Well, I tried to channel ol' Ben, but he's busy writing a new Constitution for the Higher Realms, where he runs a newspaper, the post office and started the first public library. (He never stops, does he?) So I don't know what he would write. He may use his alter ego, Silence Dogood. Ms. Dogood was a character that Ben dreamed up when he was 16 years old. She was a middle-aged, rural widow who would write letters to New-England Courant, a newspaper run by Ben's older brother.

Silence was very well received and several men wrote in to offer their hand in marriage. I suspect Ben would use his humor and cunning to gently get the point across that the leadership of DRAR are acting in a manner not unlike that of a twit, a pillock or a toe-rag (some of the many British derogatory statements indicating that one is - as we Yanks would say - a jerk).

Cheers, Franklin

sparkie
10-24-2005, 12:56 AM
So, did he really fly a kite?

Franklin
10-24-2005, 10:08 AM
Yes, he did fly a kite in order to demonstrate that lightning was actually electricity. People did know about electricity, but the only use they were making of it at the time was as a novelty - generating static electricity at carnivals to make people's hair stand up.

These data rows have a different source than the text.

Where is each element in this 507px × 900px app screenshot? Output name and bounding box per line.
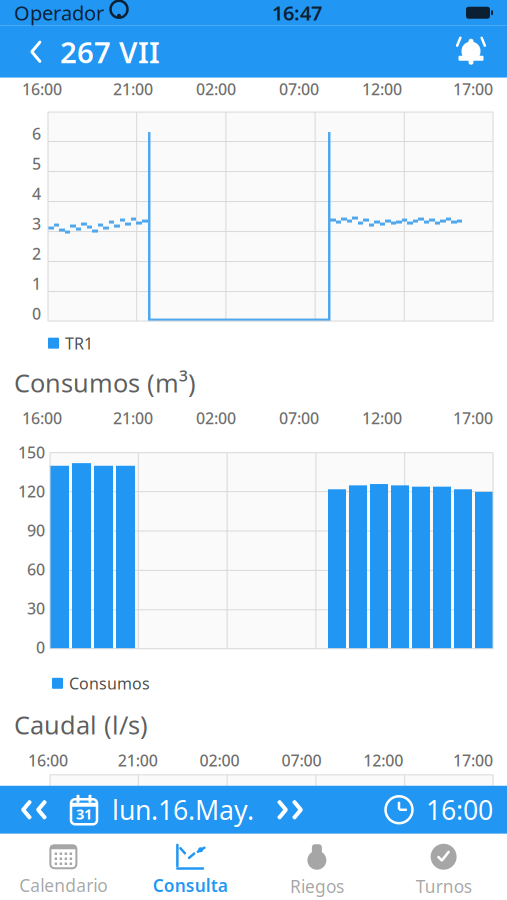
staticText: 0 [32, 303, 41, 324]
staticText: 31 [76, 804, 92, 824]
staticText: 17:00 [453, 750, 493, 771]
staticText: lun.16.May. [112, 792, 254, 827]
staticText: Presión (bar) [14, 37, 166, 70]
staticText: 12:00 [362, 407, 402, 429]
staticText: Consulta [153, 874, 228, 897]
staticText: 90 [27, 520, 45, 541]
staticText: 12:00 [362, 78, 402, 100]
staticText: 267 VII [60, 32, 160, 71]
staticText: 02:00 [196, 78, 236, 100]
staticText: 07:00 [279, 78, 319, 100]
staticText: 16:00 [22, 407, 62, 429]
staticText: 21:00 [113, 78, 153, 100]
staticText: 21:00 [113, 407, 153, 429]
button[interactable]: Notifications [443, 26, 499, 78]
staticText: 16:00 [28, 750, 68, 771]
staticText: 02:00 [200, 750, 240, 771]
staticText: 21:00 [118, 750, 158, 771]
staticText: 17:00 [453, 407, 493, 429]
button[interactable]: Riegos [254, 841, 380, 899]
button[interactable]: Consulta [127, 841, 254, 899]
button[interactable]: Previous day [6, 786, 62, 834]
staticText: 1 [32, 273, 41, 294]
button[interactable]: Calendario [0, 841, 127, 899]
staticText: TR1 [65, 333, 93, 354]
staticText: Consumos [69, 673, 150, 694]
staticText: 3 [32, 213, 41, 234]
staticText: Operador [14, 0, 104, 26]
staticText: 150 [18, 442, 45, 463]
staticText: 17:00 [453, 78, 493, 100]
staticText: 30 [27, 598, 45, 619]
staticText: Calendario [19, 874, 107, 897]
staticText: 2 [32, 243, 41, 264]
button[interactable]: Turnos [380, 841, 507, 899]
button[interactable]: Back [12, 26, 60, 78]
button[interactable]: Next day [260, 786, 320, 834]
staticText: 16:00 [426, 792, 493, 827]
staticText: 02:00 [196, 407, 236, 429]
staticText: 5 [32, 153, 41, 174]
staticText: Consumos (m³) [14, 366, 196, 399]
staticText: 120 [18, 481, 45, 502]
staticText: 07:00 [281, 750, 321, 771]
staticText: Caudal (l/s) [14, 708, 148, 742]
staticText: 16:47 [272, 0, 322, 26]
staticText: 07:00 [279, 407, 319, 429]
staticText: 60 [27, 559, 45, 580]
staticText: 6 [32, 123, 41, 144]
staticText: 0 [36, 637, 45, 658]
staticText: 12:00 [363, 750, 403, 771]
staticText: 4,4 [23, 811, 45, 832]
button[interactable]: 31 [62, 786, 260, 834]
staticText: Riegos [290, 875, 344, 898]
staticText: 4 [32, 183, 41, 204]
staticText: Turnos [416, 875, 472, 898]
button[interactable]: 16:00 [384, 786, 493, 834]
staticText: 16:00 [22, 78, 62, 100]
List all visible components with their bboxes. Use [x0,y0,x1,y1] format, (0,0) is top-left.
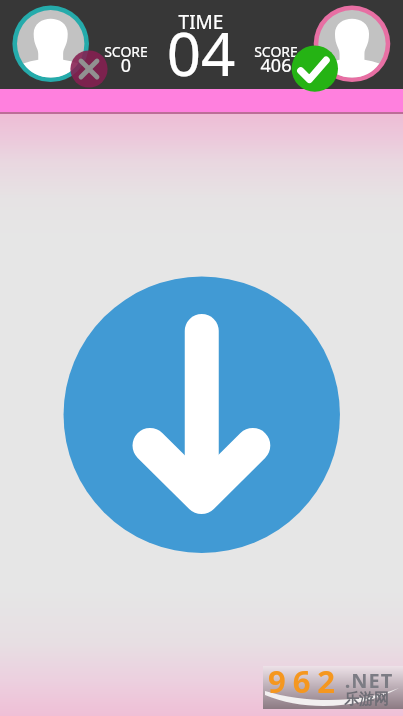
staticText: 04 [151,12,251,94]
staticText: 962 [265,660,345,702]
staticText: 0 [101,53,151,78]
staticText: 乐游网 [342,690,391,709]
staticText: TIME [151,9,251,35]
staticText: SCORE [251,42,301,61]
staticText: .NET [340,667,398,694]
staticText: 406 [251,53,301,78]
staticText: SCORE [101,42,151,61]
button[interactable]: Swipe down [0,0,403,716]
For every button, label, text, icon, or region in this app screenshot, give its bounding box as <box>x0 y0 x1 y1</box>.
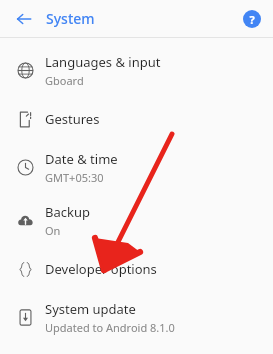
staticText: GMT+05:30 <box>45 170 104 185</box>
button[interactable]: Languages & input <box>0 44 273 97</box>
staticText: Date & time <box>45 150 118 168</box>
staticText: On <box>45 223 61 238</box>
staticText: ? <box>249 12 255 27</box>
button[interactable]: Help <box>239 6 265 32</box>
button[interactable]: Developer options <box>0 247 273 291</box>
staticText: System update <box>45 300 136 318</box>
button[interactable]: Backup <box>0 194 273 247</box>
button[interactable]: Gestures <box>0 97 273 141</box>
button[interactable]: Date & time <box>0 141 273 194</box>
staticText: Languages & input <box>45 53 161 71</box>
staticText: Backup <box>45 203 90 221</box>
staticText: System <box>46 9 95 28</box>
button[interactable]: System update <box>0 291 273 344</box>
staticText: Updated to Android 8.1.0 <box>45 320 175 335</box>
staticText: Developer options <box>45 260 157 278</box>
staticText: Gestures <box>45 110 100 128</box>
button[interactable]: Back <box>10 5 38 33</box>
staticText: Gboard <box>45 73 84 88</box>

The famous painting of Franklin and his son flying the kite was inaccurate in that it showed a very old man and a very young boy. In fact, Franklin was in his mid-forties, I believe, and his son was in his early twenties.

As you probably know, Franklin invented the lightning rod. The same basic design is used to this day. He rigged a bell onto the rod so he would know when it was invoked. He left a gap in the wire running from the lightning rod to the ground. When lightning struck, the spark across the gap would ring the bell. While Bem was travelling in Europe, his wife wrote to him that the bell was driving her crazy. He wrote back telling her to close the gap with a wire - but not during a lightning storm!

Cheers, Franklin

P.S. For those too young or deprived to know, the icon for this post is Mr. Peabody, the World's Smartest Dog

Faucet
03-11-2006, 06:52 PM
he also came up with teh concept of the skis!

NicoMoon
03-12-2006, 03:09 PM
Sheesh! It makes you wonder where we'd be without old Ben!:worthy:


What a human he was! Quite the inspiration, I'm glad we adopted him for that!

Franklin
04-02-2006, 12:08 PM
Daylight Saving Time - another great idea brought to you by Ben Franklin. Is there anything he didn't think of?

taiarain
07-25-2006, 07:15 PM
He was also supposedly a fan of the ladies. At least, that's what I think I remember from the Founding Fathers series.